Come raccontato da Fellini stesso “il Grand Hotel era la favola della ricchezza, del lusso, dello sfarzo orientale. (…) Gli giravamo attorno come topi per darci un’occhiata dentro; ma era impossibile”. Nel film ha quindi deciso di rendere immortale l’atmosfera fantastica di questo luogo che tanto lo aveva affascinato, dove lui stesso amava soggiornare quando ormai celebre, tornava in Riviera.
Gironzolando per Rimini si scoprirà che ben ventisei vie laterali che collegano il lungomare dei Tintori, ora portano i nomi dei film di Fellini (Via Giulietta degli Spiriti, Via Dolce vita, Via Sceicco bianco, ecc.). Superata Piazza Cavour, proseguendo in Corso d’Augusto, troviamo uno dei luoghi più felliniani di tutta Rimini: il leggendario Cinema Fulgor con la sua inconfondibile insegna in stile Liberty. È il locale dove da piccolo, seduto sulle ginocchia del padre, vide il suo primo film “Maciste all’inferno”. Durante gli anni delle scuole elementari il Fulgor diventa la sua “seconda casa”. Qui si diverte con gli amici e qui, come il giovane Titta con Gradisca in una delle scene più celebri di “Amarcord”, tenta un approccio con le ragazze.
Nato nel 1914, il cinema Fulgor è stato riconsegnato a Rimini e ai suoi cittadini nel 2018, completamente restaurato dopo cinque anni di lavoro.
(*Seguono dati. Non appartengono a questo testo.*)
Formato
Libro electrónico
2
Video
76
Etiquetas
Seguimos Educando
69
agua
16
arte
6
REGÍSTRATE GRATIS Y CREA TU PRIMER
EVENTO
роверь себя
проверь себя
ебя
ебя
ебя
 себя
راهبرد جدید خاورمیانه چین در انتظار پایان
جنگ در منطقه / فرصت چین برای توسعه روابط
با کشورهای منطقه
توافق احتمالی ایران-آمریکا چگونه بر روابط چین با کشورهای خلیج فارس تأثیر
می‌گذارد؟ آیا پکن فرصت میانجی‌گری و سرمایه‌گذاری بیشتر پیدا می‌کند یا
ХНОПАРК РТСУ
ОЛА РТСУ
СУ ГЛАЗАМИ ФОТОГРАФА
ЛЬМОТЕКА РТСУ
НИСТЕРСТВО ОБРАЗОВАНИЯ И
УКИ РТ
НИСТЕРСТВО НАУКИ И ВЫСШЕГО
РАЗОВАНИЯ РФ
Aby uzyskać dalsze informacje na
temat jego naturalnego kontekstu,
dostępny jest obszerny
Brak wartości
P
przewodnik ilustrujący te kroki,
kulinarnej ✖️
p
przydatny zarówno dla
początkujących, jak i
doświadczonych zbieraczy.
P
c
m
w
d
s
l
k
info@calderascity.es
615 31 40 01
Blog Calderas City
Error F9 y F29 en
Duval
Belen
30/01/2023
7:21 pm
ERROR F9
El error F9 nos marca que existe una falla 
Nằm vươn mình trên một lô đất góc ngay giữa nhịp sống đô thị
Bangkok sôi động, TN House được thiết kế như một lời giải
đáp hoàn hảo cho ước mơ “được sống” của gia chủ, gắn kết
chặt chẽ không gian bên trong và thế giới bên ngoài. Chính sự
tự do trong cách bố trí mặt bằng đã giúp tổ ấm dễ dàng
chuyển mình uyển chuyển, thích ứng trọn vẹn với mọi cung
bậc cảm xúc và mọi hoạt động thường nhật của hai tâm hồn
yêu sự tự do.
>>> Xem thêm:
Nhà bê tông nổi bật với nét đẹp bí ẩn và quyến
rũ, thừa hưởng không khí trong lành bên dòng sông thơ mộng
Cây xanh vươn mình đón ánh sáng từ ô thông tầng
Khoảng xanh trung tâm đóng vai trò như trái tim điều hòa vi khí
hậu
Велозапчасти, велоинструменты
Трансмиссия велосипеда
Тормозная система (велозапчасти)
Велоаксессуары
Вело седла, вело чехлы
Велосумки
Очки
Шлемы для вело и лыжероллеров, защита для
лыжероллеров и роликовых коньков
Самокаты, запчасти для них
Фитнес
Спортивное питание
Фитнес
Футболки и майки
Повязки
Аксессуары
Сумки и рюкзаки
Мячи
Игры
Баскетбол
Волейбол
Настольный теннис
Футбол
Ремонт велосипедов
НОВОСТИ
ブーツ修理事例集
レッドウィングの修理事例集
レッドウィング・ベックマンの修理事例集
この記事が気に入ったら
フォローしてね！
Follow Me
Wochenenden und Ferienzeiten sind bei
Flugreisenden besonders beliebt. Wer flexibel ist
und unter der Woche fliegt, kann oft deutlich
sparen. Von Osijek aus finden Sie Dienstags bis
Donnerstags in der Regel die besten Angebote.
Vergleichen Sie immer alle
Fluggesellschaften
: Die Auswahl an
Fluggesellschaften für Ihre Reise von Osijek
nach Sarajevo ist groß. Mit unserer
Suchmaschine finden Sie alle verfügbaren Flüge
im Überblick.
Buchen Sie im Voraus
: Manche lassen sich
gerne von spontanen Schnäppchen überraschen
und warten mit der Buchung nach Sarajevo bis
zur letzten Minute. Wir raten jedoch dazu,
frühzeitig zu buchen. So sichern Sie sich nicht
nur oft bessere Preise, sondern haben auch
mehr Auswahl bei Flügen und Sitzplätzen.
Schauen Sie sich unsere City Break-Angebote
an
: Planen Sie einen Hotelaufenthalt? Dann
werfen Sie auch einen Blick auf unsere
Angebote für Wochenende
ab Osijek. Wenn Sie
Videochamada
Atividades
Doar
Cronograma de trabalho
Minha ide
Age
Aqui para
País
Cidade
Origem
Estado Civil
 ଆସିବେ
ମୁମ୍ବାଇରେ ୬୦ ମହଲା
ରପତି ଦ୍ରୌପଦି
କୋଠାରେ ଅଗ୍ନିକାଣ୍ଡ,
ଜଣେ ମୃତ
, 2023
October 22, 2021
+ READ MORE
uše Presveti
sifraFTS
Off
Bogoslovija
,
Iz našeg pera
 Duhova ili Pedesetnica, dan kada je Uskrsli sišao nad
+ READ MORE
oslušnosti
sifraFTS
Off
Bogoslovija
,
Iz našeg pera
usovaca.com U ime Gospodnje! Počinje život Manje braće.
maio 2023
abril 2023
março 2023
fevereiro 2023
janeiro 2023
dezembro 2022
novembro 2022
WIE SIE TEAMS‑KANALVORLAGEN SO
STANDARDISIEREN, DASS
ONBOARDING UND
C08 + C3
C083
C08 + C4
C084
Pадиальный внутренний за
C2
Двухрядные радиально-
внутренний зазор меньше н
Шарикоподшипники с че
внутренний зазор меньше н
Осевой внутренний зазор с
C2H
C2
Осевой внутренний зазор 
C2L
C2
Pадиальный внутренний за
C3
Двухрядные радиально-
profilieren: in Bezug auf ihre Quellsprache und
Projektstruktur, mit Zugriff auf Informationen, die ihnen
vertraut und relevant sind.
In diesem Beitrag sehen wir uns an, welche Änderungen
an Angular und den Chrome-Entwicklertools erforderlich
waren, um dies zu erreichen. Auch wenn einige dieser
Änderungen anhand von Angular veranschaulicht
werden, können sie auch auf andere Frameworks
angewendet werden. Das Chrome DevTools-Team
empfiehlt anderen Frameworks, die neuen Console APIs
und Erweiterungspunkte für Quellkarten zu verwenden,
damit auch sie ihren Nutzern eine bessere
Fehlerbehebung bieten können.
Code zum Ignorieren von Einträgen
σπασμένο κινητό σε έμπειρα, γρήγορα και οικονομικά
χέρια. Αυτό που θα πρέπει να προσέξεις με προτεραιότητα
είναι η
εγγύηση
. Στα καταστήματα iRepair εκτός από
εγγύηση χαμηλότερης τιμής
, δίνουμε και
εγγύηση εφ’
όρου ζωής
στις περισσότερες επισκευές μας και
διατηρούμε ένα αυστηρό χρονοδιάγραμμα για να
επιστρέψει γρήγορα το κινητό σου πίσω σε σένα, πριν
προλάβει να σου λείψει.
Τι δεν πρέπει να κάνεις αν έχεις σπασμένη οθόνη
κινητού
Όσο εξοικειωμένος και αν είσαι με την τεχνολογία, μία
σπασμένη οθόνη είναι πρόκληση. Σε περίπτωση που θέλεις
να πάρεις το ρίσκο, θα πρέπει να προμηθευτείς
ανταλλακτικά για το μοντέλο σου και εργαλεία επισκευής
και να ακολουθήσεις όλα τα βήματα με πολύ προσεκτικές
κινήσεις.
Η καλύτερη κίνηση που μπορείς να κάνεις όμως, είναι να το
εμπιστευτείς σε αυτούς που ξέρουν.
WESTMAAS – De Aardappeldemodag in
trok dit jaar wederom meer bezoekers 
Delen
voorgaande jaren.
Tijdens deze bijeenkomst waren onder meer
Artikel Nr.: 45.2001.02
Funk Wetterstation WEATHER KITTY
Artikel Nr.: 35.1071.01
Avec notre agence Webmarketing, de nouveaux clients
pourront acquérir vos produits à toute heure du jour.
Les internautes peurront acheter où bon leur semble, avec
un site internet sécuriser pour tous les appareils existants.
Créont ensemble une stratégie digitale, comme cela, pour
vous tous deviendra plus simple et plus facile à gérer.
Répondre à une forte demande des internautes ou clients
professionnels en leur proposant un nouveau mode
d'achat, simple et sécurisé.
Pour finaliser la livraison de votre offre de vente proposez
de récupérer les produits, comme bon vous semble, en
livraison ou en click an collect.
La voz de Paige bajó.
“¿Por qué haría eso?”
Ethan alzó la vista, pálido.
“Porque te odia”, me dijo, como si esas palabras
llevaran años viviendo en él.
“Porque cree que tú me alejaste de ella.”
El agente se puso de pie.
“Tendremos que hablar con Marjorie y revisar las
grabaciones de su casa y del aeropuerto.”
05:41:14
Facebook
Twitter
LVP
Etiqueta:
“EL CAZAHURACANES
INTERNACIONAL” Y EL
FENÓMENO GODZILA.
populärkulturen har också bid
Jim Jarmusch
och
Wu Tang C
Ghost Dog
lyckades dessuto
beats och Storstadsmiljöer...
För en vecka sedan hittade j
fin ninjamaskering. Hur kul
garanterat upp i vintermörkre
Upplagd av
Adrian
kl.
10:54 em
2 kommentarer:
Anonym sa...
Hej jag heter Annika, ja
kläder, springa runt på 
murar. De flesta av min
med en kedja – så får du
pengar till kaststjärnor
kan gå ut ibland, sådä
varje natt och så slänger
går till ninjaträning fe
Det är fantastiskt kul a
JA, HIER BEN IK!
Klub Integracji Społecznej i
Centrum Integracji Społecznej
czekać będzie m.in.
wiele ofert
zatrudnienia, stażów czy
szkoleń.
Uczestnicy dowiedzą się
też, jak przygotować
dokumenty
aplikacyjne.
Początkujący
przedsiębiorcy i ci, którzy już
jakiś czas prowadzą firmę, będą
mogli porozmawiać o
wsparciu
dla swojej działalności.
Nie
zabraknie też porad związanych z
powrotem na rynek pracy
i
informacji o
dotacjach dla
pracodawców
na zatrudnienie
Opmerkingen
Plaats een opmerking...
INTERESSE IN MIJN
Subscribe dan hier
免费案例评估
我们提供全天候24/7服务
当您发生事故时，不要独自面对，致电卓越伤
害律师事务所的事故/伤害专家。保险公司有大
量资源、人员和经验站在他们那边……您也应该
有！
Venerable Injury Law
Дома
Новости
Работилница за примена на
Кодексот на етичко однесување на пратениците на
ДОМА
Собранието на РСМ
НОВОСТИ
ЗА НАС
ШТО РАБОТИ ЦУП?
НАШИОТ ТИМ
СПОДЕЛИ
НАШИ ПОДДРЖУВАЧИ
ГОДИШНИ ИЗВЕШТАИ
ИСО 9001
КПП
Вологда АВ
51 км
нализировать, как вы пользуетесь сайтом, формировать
Rinasce così in uno “stile “hollywoodiano–romagnolo”, come lo ha definito Dante Ferretti, il famoso scenografo premio Oscar che ne ha curato gli interni, caratterizzati da colori caldi, con volute di legno incurvato, listoni di ottone lungo le pareti e una sinuosa e bellissima scala che porta in galleria. Il Fulgor con le sue due sale (Sala Federico e Sala Giulietta) è stato ridisegnato da Ferretti in stile anni ’30 e ’40 con l’intenzione di ricreare le atmosfere dei vecchi cinema americani. La Sala Federico, pur mantenendo i volumi della sala storica, è lontana dal design minimale di quel “cinemino” di provincia fatto di modeste panche di legno raccontato da Fellini nei suoi film. Con stucchi, sfarzosi arabeschi dalla combinazione di rosso e oro si è voluto rendere un tributo permanente al grande cinema italiano di cui Federico Fellini resta il prodigioso artefice.